Segment Start: Task data

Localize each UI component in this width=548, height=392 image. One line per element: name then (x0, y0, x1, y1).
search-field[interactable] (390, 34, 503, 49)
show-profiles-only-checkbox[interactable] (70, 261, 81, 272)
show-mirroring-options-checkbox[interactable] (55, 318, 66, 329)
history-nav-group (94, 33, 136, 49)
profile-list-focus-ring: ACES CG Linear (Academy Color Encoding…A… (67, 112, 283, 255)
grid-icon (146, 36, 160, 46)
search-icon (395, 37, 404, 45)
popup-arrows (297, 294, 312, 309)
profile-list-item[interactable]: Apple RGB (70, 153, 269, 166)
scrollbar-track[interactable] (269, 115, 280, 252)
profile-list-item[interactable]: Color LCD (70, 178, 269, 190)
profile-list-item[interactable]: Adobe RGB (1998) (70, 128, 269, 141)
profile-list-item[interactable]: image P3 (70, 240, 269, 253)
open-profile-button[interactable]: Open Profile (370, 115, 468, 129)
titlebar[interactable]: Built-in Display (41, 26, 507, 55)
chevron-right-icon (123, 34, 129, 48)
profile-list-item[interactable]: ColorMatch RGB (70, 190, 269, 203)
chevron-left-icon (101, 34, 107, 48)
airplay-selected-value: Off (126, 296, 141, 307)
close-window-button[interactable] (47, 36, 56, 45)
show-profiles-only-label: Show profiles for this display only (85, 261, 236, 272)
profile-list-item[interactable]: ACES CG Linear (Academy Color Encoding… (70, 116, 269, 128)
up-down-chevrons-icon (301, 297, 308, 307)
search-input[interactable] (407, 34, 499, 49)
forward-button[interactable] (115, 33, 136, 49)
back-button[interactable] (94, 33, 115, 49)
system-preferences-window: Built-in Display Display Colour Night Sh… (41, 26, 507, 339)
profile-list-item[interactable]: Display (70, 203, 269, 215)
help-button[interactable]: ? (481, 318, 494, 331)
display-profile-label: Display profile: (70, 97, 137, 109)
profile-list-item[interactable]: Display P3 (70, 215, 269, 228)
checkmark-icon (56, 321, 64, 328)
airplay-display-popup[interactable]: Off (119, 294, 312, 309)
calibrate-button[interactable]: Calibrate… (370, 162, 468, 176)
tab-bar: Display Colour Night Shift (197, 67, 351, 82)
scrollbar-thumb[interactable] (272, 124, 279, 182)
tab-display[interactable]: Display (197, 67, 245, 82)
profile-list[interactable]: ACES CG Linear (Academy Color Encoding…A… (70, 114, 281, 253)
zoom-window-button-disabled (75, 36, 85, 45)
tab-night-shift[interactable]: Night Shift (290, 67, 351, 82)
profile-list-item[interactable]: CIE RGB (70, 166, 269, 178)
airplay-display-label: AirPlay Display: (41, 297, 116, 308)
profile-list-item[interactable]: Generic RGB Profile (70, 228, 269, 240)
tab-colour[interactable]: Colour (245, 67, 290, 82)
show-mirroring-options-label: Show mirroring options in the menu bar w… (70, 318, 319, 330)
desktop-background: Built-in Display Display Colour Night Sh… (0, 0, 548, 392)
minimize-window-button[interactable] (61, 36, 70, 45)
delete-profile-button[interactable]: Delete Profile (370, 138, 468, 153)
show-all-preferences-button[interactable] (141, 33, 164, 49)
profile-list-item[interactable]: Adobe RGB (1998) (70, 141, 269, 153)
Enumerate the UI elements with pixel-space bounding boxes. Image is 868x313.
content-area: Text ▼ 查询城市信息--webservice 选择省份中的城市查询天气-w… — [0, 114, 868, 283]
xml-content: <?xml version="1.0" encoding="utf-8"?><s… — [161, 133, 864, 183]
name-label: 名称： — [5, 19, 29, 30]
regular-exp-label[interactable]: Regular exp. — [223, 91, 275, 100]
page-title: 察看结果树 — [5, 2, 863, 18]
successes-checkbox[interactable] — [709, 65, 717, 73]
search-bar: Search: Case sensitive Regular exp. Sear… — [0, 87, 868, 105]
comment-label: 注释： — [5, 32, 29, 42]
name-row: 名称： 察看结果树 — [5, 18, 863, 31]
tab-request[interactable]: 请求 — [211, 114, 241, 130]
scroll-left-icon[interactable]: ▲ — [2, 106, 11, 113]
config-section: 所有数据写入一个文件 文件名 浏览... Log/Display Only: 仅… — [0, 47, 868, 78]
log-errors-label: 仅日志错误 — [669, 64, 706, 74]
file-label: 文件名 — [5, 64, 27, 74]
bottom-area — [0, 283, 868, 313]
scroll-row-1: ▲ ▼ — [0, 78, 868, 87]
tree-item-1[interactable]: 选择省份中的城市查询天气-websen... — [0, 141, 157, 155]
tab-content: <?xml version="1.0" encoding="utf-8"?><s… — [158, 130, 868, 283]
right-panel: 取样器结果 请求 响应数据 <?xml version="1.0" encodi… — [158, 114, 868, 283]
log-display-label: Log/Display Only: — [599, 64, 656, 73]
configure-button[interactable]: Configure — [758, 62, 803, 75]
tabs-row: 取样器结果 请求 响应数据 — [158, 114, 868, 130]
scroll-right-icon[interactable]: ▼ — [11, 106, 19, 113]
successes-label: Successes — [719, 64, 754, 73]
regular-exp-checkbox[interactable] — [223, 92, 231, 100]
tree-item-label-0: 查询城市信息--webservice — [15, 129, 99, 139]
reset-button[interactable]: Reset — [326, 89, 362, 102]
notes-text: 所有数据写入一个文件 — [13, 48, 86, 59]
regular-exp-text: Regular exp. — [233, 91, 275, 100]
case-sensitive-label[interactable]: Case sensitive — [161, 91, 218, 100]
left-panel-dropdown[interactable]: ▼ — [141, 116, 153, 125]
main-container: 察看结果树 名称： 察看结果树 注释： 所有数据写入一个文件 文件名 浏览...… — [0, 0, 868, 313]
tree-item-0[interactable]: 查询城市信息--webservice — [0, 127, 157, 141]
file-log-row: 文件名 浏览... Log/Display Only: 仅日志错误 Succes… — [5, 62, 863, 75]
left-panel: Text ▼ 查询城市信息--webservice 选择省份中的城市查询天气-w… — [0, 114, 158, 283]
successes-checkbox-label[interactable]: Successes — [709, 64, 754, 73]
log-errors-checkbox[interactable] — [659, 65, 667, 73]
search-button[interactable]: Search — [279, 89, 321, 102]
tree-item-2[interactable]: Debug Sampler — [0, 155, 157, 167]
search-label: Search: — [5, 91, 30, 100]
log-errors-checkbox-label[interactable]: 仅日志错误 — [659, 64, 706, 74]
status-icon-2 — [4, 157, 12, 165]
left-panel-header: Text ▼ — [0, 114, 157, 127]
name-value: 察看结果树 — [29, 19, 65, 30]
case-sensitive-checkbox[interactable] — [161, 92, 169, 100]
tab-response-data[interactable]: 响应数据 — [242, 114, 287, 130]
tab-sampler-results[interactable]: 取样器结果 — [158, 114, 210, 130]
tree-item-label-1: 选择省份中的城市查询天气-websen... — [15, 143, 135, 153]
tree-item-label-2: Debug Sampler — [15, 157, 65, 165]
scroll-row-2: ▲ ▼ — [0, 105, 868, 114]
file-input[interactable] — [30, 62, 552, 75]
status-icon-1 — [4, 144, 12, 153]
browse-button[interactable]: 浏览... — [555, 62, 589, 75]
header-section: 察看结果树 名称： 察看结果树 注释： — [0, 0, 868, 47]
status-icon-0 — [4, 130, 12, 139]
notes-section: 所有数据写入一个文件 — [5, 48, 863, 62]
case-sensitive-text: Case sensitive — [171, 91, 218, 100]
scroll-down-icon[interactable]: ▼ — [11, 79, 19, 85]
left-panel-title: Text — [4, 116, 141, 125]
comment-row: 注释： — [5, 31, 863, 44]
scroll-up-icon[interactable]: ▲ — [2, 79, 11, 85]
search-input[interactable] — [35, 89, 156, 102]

Segment End: Task data

**Problem statement:** The answer must be a single number: how many lines of the data hold the word "Night".

**Task result:** 4